The head is stainless steel and appears to be either anodized or coated but the kind of steel is not listed, so I'm guessing its something like a 440C or some such. The handle material is some kind of glass reinforced polymer. More on that later. The head is fixed by a set of three screws on each side, exactly like the Mk 48, down the length of the tang of the head. The handle has a series of rings moulded into it to give gripping texture and a hole for a lanyard at the base.
It also shares the half-way point double sided knuckle up the shaft, which is a nice addition to keep but I've yet to find myself so elbow deep in gore that I've needed the haptic feedback it provides. Perhaps shoring up the beaver-dam during a storm after fending off Zombeavers. We'll see.
My original Mk 48 has taken some punishment, requiring me to regrind tips of the horns after chipping them off. Looking up close also points out the three bolts fixing the head to the shaft. The Tommohammer uses much broader headed bolts, still reset in the handle material but bigger and deeper.
One difference I noted was the jimping on the back of the beard of the axe head. Initially I wasn't very keen on this as it seemed prone to gouging my knuckles when I held the axe all choked up for fine chopping. However what did occur to me was that I could grip the whole head and use the blade much like an Inuit ulu knife, for skinning, mincing or slicing.
As a tomahawk it worked well enough, the weight of head, length of shaft and blade geometry made for a good swing and a decent chopping power. The forward balance was much the same as that of the Mk48 but the hammer head brings the center of mass closer to the center for a quicker turning circle. Good if you have to switch between choppy choppy and happy hammertime in a hurry, maybe to fend off the more insistent zombeavers.
Putting that hammer to the test, I used it to reseat the nails in our rickety gate. It made short work of the timber nails, right down to the cast iron fittings, without a scratch on the strike face. I also used it to drive both steel and wrought iron tent pegs to no ill effect. As hammers go, the 40cm handle was a bit much and having an axe face was a little disconcerting but no great issue. It struck well, and had a good resonance when striking, something one comes to appreciate in a hammer if you use it long enough.
And them I went and did something dumb. I'm generally of a school of mind that says "don't throw your weapon, dummy!" but at an event I was going to there was to be an axe throwing contest, so I wanted to get some practice in. After finding a suitably remote location with a clear line od sight and a suitable target tree, I set to practicing throwing my two most closely matched tomahawks, the Mk48 Rangerhawk and the Aldi Tomohammer. I quickly got my range in and was successfully sinking blade into tree when an awkward release saw the Tommohammer striking off-true, and with a disheartening "crack" become quite permanently detatched.

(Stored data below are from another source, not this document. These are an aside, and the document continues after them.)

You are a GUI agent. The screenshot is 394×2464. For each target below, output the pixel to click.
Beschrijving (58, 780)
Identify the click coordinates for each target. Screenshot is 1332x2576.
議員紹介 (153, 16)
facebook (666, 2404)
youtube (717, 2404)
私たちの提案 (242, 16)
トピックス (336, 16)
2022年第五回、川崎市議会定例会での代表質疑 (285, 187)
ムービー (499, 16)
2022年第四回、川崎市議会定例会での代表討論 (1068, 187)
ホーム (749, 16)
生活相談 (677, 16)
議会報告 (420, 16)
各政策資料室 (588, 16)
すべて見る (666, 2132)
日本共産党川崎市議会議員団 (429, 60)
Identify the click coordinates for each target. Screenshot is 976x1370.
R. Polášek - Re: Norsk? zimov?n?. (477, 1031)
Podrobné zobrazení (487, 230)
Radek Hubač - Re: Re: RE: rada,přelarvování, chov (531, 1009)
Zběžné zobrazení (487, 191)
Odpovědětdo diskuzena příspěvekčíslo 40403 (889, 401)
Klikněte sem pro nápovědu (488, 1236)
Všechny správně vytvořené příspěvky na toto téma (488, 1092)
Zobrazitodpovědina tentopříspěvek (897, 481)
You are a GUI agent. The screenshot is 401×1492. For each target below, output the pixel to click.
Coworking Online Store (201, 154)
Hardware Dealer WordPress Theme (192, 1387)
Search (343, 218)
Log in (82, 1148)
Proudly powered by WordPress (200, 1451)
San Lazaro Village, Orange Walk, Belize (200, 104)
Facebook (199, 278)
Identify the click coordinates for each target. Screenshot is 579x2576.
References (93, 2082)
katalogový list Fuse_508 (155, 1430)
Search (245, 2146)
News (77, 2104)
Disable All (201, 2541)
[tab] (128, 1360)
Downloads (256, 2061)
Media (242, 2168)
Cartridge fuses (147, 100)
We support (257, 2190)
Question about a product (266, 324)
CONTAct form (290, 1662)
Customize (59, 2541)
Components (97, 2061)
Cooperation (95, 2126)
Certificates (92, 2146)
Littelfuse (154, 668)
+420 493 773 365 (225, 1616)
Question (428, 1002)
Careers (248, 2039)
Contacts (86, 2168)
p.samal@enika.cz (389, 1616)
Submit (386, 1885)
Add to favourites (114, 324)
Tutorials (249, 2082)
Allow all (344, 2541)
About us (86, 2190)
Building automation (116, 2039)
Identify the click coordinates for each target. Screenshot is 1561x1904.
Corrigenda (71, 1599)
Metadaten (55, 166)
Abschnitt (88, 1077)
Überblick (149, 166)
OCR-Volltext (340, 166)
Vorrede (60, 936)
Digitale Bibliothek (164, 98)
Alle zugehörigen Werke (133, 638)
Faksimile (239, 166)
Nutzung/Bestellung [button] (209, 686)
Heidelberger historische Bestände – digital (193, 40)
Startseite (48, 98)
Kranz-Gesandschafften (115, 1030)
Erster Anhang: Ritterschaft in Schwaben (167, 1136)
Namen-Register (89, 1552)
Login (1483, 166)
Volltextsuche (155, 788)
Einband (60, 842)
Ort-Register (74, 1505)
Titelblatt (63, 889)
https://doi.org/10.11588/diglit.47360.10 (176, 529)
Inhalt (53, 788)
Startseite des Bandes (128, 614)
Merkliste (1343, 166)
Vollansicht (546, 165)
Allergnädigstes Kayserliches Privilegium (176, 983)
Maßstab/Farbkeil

You reap what you sow. I threw my tomahawk, no doubt voiding a warranty and broke it. Interestingly, testing to destruction is useful in that it showed that the internal cross section was NOT glass fiber reinforced. Just a single material polymer. Also, it broke at the point of the recessed attachment bolts. So much for bigger is better huh?
Odds are that if I hadn't been abusing it it wouldn't have had its catastrophic failure as it did, but better like it did rather than in an alley outside of Detroit or off the coast of Mombasa. I should be able to re-haft the head onto some nice Tasmanian oak I have kicking around or even onto the Mk48 shaft, should I irrevocably screw that one up too. All in all, it was a good piece, part chopper, part hammer but what it wasn't was quality. you get what you pay for.